You see, that’s the way we’d been talking. About the future. Not all the time, but regularly, whether it was his seed catalogues, or locum work picking up in the spring, or getting a dog, which was the girls’ latest obsession. All things that meant he was planning to be around for a long time. That’s what I couldn’t convince the police about. Because of course once they’d found out about the affair, and the fact I’d given him two options – new start or final end – well, you could tell by their faces that they’d made their mind up exactly what had happened and there was no point them wasting their time looking for someone who didn’t want to be found.

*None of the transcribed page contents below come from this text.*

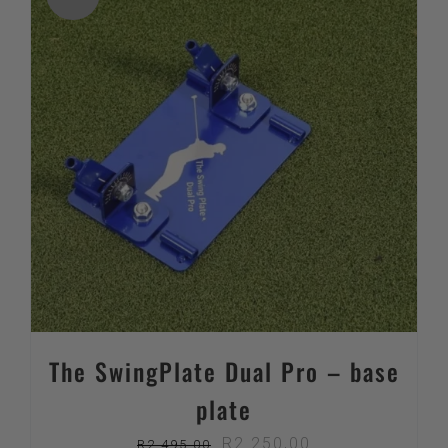
The SwingPlate Dual Pro – base
plate
Original
Current
R
2 250,00
R
2 495,00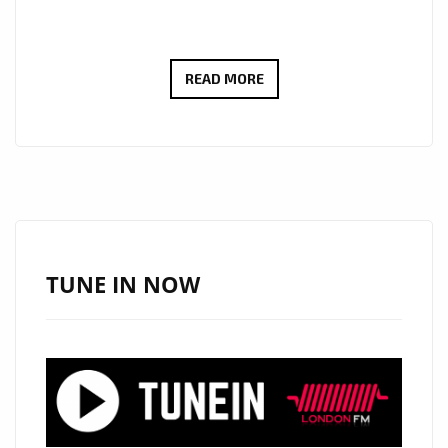
CULT
READ MORE
ICONS
MOSCOW
RELEASE
DEBUT
LP:
EMOTIONAL
SYNTH-
TUNE IN NOW
POP
WITH
MYSTERY,
STYLE
AND
HEART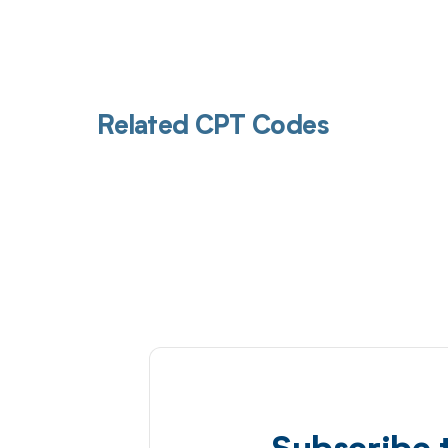
Related CPT Codes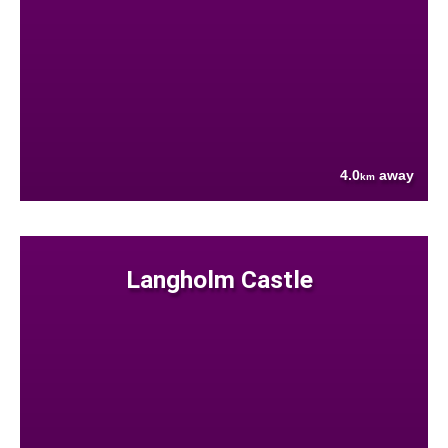
4.0
away
km
Langholm Castle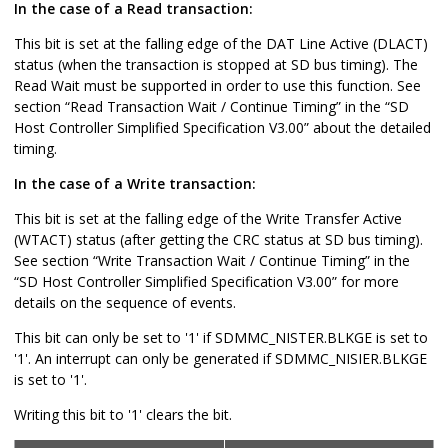
In the case of a Read transaction:
This bit is set at the falling edge of the DAT Line Active (DLACT)
status (when the transaction is stopped at SD bus timing). The
Read Wait must be supported in order to use this function. See
section “Read Transaction Wait / Continue Timing” in the “SD
Host Controller Simplified Specification V3.00” about the detailed
timing.
In the case of a Write transaction:
This bit is set at the falling edge of the Write Transfer Active
(WTACT) status (after getting the CRC status at SD bus timing).
See section “Write Transaction Wait / Continue Timing” in the
“SD Host Controller Simplified Specification V3.00” for more
details on the sequence of events.
This bit can only be set to '1' if SDMMC_NISTER.BLKGE is set to
'1'. An interrupt can only be generated if SDMMC_NISIER.BLKGE
is set to '1'.
Writing this bit to '1' clears the bit.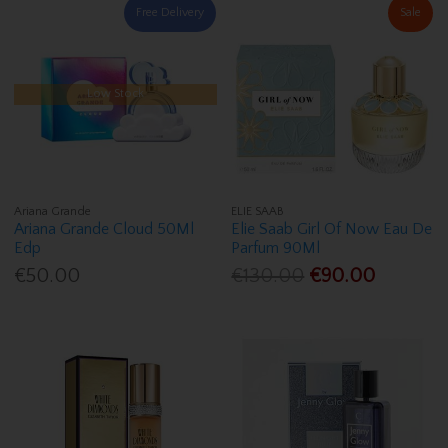
Free Delivery
Sale
Low Stock
Ariana Grande
ELIE SAAB
Ariana Grande Cloud 50Ml
Elie Saab Girl Of Now Eau De
Edp
Parfum 90Ml
€50.00
€130.00
€90.00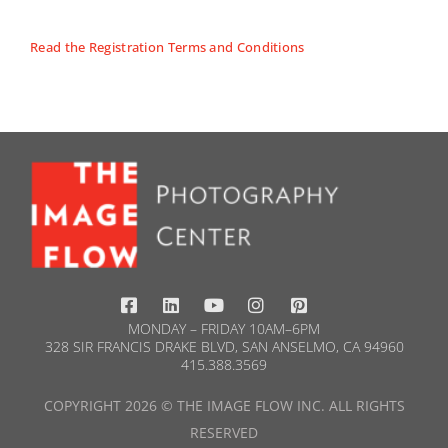
Read the Registration Terms and Conditions
MONDAY – FRIDAY 10AM–6PM
328 SIR FRANCIS DRAKE BLVD, SAN ANSELMO, CA 94960
415.388.3569​
COPYRIGHT 2026 © THE IMAGE FLOW INC. ALL RIGHTS
RESERVED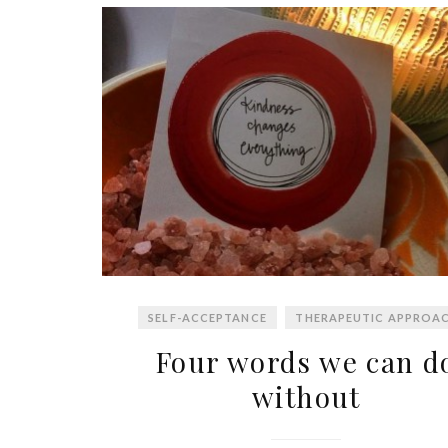
SELF-ACCEPTANCE
THERAPEUTIC APPROA
Four words we can d
without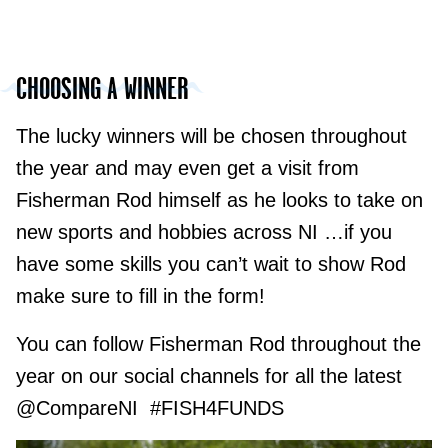
CHOOSING A WINNER
The lucky winners will be chosen throughout
the year and may even get a visit from
Fisherman Rod himself as he looks to take on
new sports and hobbies across NI …if you
have some skills you can’t wait to show Rod
make sure to fill in the form!
You can follow Fisherman Rod throughout the
year on our social channels for all the latest
@CompareNI #FISH4FUNDS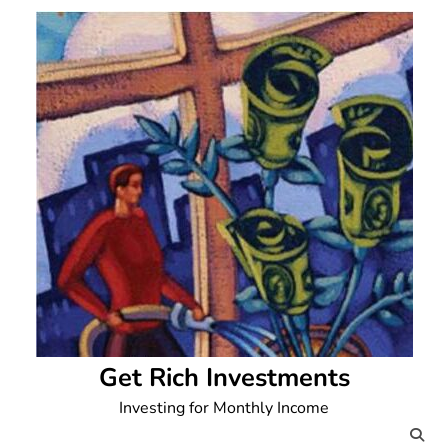
Skip
to
content
Get Rich Investments
Investing for Monthly Income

And I considered that too, don’t get me wrong. I spent ages going over every conversation we’d had since we moved, any signs I might have missed that he was having second thoughts or that he’d made the wrong decision. I even phoned Her. That was probably a mistake, especially having drunk most of a bottle of wine to pluck up the courage, but it was clear from her voice that he hadn’t been in touch with her and she didn’t have any idea where he was. She kept saying, ‘Missing? What do you mean missing?’, as if there was any clearer way of explaining it. She even asked me to let her know if I had any news. I told her not to hold her breath.

I’m getting ahead of myself. It happened on a Saturday morning, when I’d slept in even later than usual. The girls were sat in front of the TV when I went down, with their empty cereal bowls still on the carpet next to them, and when I looked out of the sitting room window he was there at the top of the garden, hacking away at the trunk of the old hawthorn tree. He’d been worrying away at it for days, cutting back all the branches and burning them on a damp smoky bonfire too close to the house, and slicing his hands to bits on the thorns and dripping blood all over the ground because he couldn’t be bothered to wear the perfectly good set of gloves he’d bought from the garden centre. I thought about shouting out of the back door to see if he wanted a cup of tea, but in the end I didn’t bother, just made a herbal one for myself in one of the big cups and took it back up to the bathroom for a wallow.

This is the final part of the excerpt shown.